Saved entries
+ + + + +
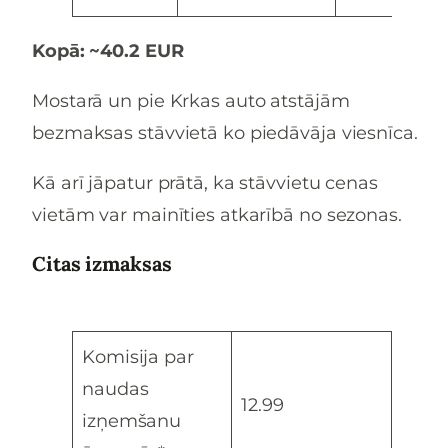
Kopā: ~40.2 EUR
Mostarā un pie Krkas auto atstājām
bezmaksas stāvvietā ko piedāvāja viesnīca.
Kā arī jāpatur prātā, ka stāvvietu cenas
vietām var mainīties atkarībā no sezonas.
Citas izmaksas
Komisija par
naudas
12.99
izņemšanu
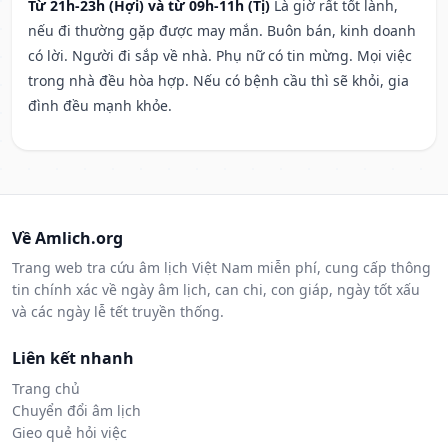
Từ 21h-23h (Hợi) và từ 09h-11h (Tị)
Là giờ rất tốt lành,
nếu đi thường gặp được may mắn. Buôn bán, kinh doanh
có lời. Người đi sắp về nhà. Phụ nữ có tin mừng. Mọi việc
trong nhà đều hòa hợp. Nếu có bệnh cầu thì sẽ khỏi, gia
đình đều mạnh khỏe.
Về Amlich.org
Trang web tra cứu âm lịch Việt Nam miễn phí, cung cấp thông
tin chính xác về ngày âm lịch, can chi, con giáp, ngày tốt xấu
và các ngày lễ tết truyền thống.
Liên kết nhanh
Trang chủ
Chuyển đổi âm lịch
Gieo quẻ hỏi việc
+ + + + +
*Instructions to follow*
All entries must be output unchanged, with every picture omitted.

*Solution below*
Kopā: ~40.2 EUR
Mostarā un pie Krkas auto atstājām
bezmaksas stāvvietā ko piedāvāja viesnīca.
Kā arī jāpatur prātā, ka stāvvietu cenas
vietām var mainīties atkarībā no sezonas.
Citas izmaksas
Komisija par
naudas
12.99
izņemšanu
Từ 21h-23h (Hợi) và từ 09h-11h (Tị)
Là giờ rất tốt lành,
nếu đi thường gặp được may mắn. Buôn bán, kinh doanh
có lời. Người đi sắp về nhà. Phụ nữ có tin mừng. Mọi việc
trong nhà đều hòa hợp. Nếu có bệnh cầu thì sẽ khỏi, gia
đình đều mạnh khỏe.
Về Amlich.org
Trang web tra cứu âm lịch Việt Nam miễn phí, cung cấp thông
tin chính xác về ngày âm lịch, can chi, con giáp, ngày tốt xấu
và các ngày lễ tết truyền thống.
Liên kết nhanh
Trang chủ
Chuyển đổi âm lịch
Gieo quẻ hỏi việc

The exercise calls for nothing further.